* [What the task requires]: Exact reproductions of all the entries, please, and no pictures.

* [Page images and extracted text]:
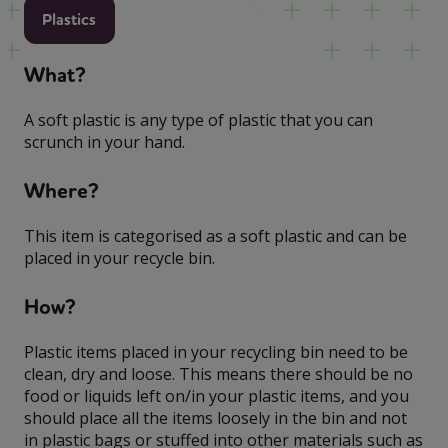
Plastics
What?
A soft plastic is any type of plastic that you can
scrunch in your hand.
Where?
This item is categorised as a soft plastic and can be
placed in your recycle bin.
How?
Plastic items placed in your recycling bin need to be
clean, dry and loose. This means there should be no
food or liquids left on/in your plastic items, and you
should place all the items loosely in the bin and not
in plastic bags or stuffed into other materials such as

* [Answer section]:
Plastics
What?
A soft plastic is any type of plastic that you can
scrunch in your hand.
Where?
This item is categorised as a soft plastic and can be
placed in your recycle bin.
How?
Plastic items placed in your recycling bin need to be
clean, dry and loose. This means there should be no
food or liquids left on/in your plastic items, and you
should place all the items loosely in the bin and not
in plastic bags or stuffed into other materials such as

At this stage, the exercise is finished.